«Vendetta del clan Cappello nei confronti del magistrato Pasquale Pacifico della Dda di Catania. Ma anche un disegno personale di Orazio Finocchiaro per acquisire potere all’interno della famiglia». Queste – secondo il procuratore Capo di Messina, Guido Lo Forte, sarebbero le motivazioni alla base dell’attentato programmato per eliminare il magistrato etneo.
«Il progetto si sviluppa attraverso un circuito di pizzini tra due detenuti. Orazio Finocchiaro – in carcere al regime del 41 bis al Nord Italia per associazione mafiosa – prepara l’agguato in accordo con un altro componente della cosca mafiosa, prossimo ad essere scarcerato: sarebbe stato lui l’esecutore dell’omicidio di Pacifico». «Fratello spero che riesci a scaricare tutte le pallottole su quel cesso che non deve vivere, brucia poi il biglietto» – scrive in uno dei tre pizzini scambiati con l’esterno da Finocchiaro, per il quale è scattata un’ordinanza di custodia cautelare. Nessun provvedimento per il complice, Giacomo Cosenza, ex pentito, le cui rivelazioni hanno fatto partire le indagini – iniziate lo scorso autunno – dirette dai magistrati della Procura di Messina in collaborazione con la Procura etnea. L’obiettivo, Pasquale Pacifico, è il magistrato della Procura di Catania che ha seguito l’intero filone dell’operazione Revenge, iniziata nell’ottobre 2009, che ha bloccato la guerra in corso tra i clan Cappello e Santapaola per il controllo dello spaccio di stupefacenti. Finocchiaro aveva in mente di eliminare chi – con le sue indagini – poteva ostacolare la sua scalata al vertice della famiglia capeggiata dal boss Sebastiano Lo Giudice, anche lui in carcere.

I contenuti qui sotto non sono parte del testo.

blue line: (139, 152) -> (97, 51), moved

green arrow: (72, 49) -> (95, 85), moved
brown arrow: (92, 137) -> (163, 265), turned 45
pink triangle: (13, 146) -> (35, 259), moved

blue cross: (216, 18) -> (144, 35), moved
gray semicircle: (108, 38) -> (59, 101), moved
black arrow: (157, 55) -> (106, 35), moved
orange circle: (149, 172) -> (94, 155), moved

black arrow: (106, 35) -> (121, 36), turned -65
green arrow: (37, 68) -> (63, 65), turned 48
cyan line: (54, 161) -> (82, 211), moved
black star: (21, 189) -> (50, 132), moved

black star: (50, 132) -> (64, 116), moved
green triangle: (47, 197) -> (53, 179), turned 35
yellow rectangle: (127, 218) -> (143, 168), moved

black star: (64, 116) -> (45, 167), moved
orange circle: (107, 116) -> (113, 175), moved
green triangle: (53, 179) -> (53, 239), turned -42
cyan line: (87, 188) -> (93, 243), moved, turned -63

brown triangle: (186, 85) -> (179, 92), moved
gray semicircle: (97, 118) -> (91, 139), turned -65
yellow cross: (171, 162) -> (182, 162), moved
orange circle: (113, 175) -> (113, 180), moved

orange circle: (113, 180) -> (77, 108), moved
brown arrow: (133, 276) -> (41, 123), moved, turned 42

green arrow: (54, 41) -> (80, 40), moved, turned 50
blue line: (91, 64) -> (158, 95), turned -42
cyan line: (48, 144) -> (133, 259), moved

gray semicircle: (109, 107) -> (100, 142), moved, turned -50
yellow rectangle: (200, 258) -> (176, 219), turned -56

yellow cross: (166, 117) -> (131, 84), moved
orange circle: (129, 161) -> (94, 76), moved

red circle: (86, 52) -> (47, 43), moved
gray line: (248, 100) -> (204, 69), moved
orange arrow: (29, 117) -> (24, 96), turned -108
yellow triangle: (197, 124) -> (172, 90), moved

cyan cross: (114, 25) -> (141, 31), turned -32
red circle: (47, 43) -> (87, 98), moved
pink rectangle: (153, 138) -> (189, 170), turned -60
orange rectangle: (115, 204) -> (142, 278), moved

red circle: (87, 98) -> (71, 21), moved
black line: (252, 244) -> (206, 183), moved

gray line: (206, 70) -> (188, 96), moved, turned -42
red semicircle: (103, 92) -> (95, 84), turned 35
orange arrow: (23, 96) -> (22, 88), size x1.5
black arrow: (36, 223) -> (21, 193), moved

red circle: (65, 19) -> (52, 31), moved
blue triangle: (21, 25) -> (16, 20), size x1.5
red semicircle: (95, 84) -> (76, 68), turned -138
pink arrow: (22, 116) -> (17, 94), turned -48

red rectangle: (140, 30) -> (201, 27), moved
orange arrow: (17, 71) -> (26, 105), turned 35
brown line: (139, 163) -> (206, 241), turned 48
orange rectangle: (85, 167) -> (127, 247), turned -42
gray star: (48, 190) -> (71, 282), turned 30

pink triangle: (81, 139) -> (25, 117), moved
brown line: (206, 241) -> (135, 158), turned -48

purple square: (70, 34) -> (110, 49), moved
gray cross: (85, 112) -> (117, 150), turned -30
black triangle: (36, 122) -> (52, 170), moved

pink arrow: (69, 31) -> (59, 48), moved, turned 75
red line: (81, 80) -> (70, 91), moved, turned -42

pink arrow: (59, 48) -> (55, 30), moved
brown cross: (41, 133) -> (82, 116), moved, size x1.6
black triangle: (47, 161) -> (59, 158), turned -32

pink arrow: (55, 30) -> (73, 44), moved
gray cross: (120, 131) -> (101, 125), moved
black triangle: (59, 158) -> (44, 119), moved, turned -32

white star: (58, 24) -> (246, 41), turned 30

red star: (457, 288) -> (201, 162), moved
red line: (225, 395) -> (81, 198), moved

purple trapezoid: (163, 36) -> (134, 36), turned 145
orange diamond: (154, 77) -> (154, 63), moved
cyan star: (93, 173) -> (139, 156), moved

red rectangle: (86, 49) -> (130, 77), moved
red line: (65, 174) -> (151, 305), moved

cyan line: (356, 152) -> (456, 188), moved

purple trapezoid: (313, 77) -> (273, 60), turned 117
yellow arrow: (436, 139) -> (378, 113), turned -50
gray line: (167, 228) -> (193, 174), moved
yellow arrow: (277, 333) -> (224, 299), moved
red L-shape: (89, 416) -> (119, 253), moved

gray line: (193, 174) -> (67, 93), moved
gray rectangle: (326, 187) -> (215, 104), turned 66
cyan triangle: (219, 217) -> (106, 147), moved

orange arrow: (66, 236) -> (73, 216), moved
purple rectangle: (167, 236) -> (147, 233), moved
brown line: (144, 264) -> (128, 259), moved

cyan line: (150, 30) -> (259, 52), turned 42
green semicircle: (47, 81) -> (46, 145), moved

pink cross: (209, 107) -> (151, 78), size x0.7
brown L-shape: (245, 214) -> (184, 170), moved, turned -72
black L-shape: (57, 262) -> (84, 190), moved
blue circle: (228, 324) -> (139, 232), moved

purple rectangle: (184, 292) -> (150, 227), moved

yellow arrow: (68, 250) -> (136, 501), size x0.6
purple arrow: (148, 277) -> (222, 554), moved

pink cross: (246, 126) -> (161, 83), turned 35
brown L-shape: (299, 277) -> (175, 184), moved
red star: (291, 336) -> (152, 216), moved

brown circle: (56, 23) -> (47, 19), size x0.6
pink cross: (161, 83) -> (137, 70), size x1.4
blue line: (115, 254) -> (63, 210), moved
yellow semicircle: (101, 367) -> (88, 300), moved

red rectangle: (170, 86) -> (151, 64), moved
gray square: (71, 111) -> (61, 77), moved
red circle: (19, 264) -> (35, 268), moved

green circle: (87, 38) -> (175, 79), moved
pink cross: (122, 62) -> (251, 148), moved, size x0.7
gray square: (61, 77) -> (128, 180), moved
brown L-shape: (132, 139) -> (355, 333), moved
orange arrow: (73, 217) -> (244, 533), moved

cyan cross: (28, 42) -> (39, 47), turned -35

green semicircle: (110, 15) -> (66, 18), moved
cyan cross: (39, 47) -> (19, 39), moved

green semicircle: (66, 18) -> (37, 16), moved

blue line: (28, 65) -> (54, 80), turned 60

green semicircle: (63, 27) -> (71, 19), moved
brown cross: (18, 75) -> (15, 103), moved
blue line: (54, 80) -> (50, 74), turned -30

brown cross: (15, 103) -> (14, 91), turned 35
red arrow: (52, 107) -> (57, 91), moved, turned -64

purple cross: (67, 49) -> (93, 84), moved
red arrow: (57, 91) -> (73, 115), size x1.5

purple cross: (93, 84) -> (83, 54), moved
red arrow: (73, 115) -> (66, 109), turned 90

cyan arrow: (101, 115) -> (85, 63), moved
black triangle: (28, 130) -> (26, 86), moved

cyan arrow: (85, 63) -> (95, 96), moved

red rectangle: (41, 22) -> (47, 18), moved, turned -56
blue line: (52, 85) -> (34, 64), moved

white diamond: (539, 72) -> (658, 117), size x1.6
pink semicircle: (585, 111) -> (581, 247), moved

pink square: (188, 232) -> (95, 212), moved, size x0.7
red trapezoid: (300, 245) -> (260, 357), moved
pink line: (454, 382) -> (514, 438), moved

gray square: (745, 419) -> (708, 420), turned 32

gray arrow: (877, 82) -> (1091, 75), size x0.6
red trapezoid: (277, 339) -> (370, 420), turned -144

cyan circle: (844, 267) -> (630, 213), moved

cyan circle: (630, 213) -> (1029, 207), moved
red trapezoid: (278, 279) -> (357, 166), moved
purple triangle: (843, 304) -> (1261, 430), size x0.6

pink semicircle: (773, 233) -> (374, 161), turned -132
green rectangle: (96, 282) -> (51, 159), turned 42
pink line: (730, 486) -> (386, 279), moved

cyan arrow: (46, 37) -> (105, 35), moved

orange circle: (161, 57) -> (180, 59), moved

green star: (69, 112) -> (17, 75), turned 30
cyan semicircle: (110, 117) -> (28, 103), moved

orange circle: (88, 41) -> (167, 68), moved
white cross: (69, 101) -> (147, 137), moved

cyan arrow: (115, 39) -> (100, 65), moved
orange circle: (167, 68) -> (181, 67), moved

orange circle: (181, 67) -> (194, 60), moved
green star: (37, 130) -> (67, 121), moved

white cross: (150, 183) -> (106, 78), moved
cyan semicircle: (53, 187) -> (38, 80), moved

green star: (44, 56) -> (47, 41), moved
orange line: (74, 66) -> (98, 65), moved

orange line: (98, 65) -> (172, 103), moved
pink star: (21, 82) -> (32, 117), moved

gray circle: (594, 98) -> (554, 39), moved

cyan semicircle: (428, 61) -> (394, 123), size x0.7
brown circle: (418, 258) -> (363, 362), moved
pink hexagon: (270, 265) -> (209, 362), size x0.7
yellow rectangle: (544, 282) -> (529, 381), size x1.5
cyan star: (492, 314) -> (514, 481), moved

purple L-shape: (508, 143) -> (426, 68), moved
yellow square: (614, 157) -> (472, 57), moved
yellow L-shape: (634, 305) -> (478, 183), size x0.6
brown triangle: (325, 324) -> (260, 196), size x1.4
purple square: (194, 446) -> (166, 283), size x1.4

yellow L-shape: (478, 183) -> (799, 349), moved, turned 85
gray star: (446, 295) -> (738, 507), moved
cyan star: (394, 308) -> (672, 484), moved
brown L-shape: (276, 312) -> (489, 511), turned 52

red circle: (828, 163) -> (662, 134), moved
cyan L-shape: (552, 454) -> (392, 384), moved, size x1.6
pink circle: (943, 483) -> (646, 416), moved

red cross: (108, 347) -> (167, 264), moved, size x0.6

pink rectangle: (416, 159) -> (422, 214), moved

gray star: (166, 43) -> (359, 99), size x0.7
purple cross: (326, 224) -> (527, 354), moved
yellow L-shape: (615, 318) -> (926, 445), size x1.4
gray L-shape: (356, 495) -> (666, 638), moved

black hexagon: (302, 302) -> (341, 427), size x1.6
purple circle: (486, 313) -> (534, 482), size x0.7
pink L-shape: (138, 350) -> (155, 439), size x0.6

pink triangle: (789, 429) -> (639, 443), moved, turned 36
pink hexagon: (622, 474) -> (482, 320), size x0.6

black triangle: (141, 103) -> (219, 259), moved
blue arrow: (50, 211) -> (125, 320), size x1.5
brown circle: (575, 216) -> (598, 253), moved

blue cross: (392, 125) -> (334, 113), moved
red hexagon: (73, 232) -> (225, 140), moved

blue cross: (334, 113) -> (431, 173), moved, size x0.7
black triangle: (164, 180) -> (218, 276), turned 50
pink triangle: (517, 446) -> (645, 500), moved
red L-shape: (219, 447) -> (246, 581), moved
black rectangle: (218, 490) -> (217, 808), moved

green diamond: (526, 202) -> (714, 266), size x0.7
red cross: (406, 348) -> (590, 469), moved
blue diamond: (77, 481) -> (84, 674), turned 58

Napoletano d’origine, a Catania da quattordici anni e nella sezione distrettuale antimafia dal 2008, Pasquale Pacifico non è di molte parole. Della notizia dell’attentato programmato nei suoi confronti preferisce lasciar parlare il procuratore di Catania Giovanni Salvi e quello di Messina Guido Lo Forte che hanno seguito le indagini. E, mentre a Messina è in corso la conferenza stampa per parlare dell’ordinanza di custodia cautelare emessa nei confronti di chi avrebbe voluto eliminarlo, lo incontriamo nella sua stanza al secondo piano del Palazzo di giustizia di Catania, negli uffici della Procura della Repubblica etnea, seduto alla scrivania. Per lui è un giorno lavorativo come gli altri: «Non è la prima volta che ricevo minacce, anche se mai sono state così eclatanti – spiega – D’altronde chi fa questo mestiere è consapevole da subito dei rischi a cui va incontro». I risvolti dell’indagine anche per lui non giungono nuovi: «Sapevo di queste minacce – afferma – La notizia che stessero programmando un attentato risale al novembre scorso. Le indagini sono partite da alcuni biglietti che parlavano di azioni che attentassero alla mia vita con armi da fuoco. Ma questo non cambia la mia posizione né influisce sul mio lavoro». Il magistrato appare serio, ma non eccessivamente preoccupato: «Sono sereno e continuo a lavorare tranquillo».